Other designs were more like the caps on factory-built pitless units, usually held fast to the casing with a large O ring — I personally like this design better than the tipped over cup. The cup type was simplicity in itself and it kept out rain, snow, bird droppings and pebbles dropped by smart little boys. It did not, however, keep everything out, especially bugs.

It seems every few years here in Michigan we get an outbreak of a bug called an earwig. These pesky little critters will crawl through the space between the cup-type well cap and the casing, crawl inside the casing and die. They will fall through the water column, enter the submersible pump and be pumped into the supply system — sometimes almost intact.
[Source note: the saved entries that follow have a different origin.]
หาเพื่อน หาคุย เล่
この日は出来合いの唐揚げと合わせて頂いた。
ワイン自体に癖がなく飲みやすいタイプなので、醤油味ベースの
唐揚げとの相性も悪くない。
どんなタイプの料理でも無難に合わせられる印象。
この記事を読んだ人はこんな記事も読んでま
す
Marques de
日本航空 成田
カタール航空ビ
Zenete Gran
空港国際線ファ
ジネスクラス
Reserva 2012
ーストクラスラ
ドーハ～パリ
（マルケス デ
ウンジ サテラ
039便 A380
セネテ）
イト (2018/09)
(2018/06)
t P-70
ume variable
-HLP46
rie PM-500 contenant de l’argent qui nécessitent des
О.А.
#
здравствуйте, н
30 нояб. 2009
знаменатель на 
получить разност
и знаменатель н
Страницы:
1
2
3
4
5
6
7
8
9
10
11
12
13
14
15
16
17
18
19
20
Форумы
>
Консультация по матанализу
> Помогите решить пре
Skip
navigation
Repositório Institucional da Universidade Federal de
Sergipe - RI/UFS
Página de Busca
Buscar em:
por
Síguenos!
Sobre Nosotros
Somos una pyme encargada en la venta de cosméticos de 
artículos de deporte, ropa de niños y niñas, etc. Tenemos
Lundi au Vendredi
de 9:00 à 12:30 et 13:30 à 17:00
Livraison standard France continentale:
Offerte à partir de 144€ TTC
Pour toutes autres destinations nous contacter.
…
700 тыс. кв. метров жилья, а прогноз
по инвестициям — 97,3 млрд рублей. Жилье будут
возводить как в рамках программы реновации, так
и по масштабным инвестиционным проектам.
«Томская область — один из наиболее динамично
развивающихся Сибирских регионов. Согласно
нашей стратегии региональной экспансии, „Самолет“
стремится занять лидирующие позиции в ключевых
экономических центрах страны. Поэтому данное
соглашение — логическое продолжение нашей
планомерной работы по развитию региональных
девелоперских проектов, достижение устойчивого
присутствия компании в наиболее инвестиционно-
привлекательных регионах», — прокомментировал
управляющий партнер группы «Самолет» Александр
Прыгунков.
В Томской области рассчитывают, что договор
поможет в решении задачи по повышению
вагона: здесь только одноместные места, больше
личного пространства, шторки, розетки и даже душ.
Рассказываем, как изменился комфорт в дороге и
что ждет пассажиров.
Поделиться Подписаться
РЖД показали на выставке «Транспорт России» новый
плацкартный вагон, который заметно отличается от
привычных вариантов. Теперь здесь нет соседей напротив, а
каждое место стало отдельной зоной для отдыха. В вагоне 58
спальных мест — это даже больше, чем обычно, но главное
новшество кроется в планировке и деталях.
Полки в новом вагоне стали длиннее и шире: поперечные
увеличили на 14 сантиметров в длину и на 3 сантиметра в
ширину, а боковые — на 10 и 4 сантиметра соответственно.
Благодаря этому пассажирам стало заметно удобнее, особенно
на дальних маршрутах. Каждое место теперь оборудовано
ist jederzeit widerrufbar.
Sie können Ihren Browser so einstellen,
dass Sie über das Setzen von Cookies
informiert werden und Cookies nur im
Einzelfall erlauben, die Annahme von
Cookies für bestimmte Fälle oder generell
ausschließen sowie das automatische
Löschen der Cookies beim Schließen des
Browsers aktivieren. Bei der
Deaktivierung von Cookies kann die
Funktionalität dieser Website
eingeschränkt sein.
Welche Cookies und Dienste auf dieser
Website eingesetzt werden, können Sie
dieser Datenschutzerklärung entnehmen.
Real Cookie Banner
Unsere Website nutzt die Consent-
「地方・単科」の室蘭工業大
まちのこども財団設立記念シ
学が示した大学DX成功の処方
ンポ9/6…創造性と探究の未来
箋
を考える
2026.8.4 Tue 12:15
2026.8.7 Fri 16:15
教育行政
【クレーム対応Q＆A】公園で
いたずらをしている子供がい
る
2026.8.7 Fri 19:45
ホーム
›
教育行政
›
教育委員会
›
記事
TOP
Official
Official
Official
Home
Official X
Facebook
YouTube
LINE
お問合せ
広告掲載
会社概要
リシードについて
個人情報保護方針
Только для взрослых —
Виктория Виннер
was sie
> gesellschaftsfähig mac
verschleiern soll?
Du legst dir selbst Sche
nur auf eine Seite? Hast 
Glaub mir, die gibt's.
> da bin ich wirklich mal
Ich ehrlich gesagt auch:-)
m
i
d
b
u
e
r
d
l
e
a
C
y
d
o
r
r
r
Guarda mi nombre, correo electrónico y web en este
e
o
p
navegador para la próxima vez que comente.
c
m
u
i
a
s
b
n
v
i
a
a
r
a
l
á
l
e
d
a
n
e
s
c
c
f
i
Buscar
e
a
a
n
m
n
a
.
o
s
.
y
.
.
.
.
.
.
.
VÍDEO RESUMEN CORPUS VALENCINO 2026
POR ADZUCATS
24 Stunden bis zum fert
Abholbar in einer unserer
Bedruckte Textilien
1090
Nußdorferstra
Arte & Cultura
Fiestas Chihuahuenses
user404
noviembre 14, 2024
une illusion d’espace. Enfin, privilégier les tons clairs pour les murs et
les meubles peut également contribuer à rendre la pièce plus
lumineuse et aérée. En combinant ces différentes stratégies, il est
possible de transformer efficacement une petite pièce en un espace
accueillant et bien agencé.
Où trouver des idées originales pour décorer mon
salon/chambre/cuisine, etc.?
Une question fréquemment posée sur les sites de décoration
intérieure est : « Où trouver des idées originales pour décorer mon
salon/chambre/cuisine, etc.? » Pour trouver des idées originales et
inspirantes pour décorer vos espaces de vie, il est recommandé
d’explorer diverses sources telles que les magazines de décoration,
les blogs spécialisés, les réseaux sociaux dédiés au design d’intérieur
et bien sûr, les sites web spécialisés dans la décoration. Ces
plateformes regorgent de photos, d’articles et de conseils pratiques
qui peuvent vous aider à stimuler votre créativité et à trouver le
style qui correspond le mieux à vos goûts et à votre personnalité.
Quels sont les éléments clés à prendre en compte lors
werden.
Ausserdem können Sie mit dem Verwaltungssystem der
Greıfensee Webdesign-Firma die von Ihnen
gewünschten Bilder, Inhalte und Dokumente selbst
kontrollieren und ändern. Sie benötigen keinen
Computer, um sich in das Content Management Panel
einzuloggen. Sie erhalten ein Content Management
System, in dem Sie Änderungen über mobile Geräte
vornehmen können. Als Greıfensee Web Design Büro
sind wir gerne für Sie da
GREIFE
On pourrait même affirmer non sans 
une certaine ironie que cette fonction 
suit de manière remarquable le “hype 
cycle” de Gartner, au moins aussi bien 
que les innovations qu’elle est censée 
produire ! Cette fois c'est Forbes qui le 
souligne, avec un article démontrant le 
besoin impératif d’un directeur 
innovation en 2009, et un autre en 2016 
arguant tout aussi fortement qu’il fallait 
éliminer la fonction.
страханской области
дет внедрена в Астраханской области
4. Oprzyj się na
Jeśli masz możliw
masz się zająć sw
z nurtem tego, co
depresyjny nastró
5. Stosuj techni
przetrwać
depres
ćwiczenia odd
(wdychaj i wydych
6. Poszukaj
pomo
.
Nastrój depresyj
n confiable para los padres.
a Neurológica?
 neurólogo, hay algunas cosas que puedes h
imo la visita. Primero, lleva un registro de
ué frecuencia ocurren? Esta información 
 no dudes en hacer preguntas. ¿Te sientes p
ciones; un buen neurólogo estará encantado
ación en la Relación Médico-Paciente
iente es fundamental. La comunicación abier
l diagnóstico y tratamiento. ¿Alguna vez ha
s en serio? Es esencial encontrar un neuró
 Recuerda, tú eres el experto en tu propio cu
I know it sounds unbelievable, but I have had customers call me to complain of bugs in the water. I didn’t believe it until I saw it and, in one case, most of an earwig came out the kitchen sink faucet. My customer, a woman, was not at all happy. To really clean a well of these earwigs, one had to remove the pump and flush the well clean either by a lot of bailing or, better yet, with an air lift. Some of the infestations of these darn bugs could be really heavy and, of course, a new batch of them could go back into the well casing after everything was cleaned up.

When this came to the attention of our health authorities, they rather quickly banned the upside-down cup as a permitted pitless cap. They now require a bug-proof type, sometimes called a water tight, that seals around the casing tightly and is secured with an O ring or some other positive sealing method. On these caps, a threaded tapping for the electrical conduit is included and also a screened vent hole so the well can breathe.

Another localized problem we had with pitless caps is that some local electrical inspectors ruled that the cap or space within the casing was not a recognized electrical junction box. In some jurisdictions we must install a weather-tight outlet box, sometimes called a Bell box, just below the pitless cap and make our connections between the supply line from the house and submersible cable from the well in that box. A blank-gasketed cover keeps everything inside dry and snug.

Clamp-on pitlesses are very popular and used on just about every smaller well drilled in Michigan these days. They are available in cast iron, brass or bronze, stainless steel and even some non-metallic materials. They are an important and integral part of a water well system and a great idea.

This column is being written in mid-February and, although we have had some bitter cold nights, the ground here in southern Michigan is basically bare with perhaps no more than 1 inch of snow in the few spots that are covered. It has been a mild winter here and nobody is crying over that.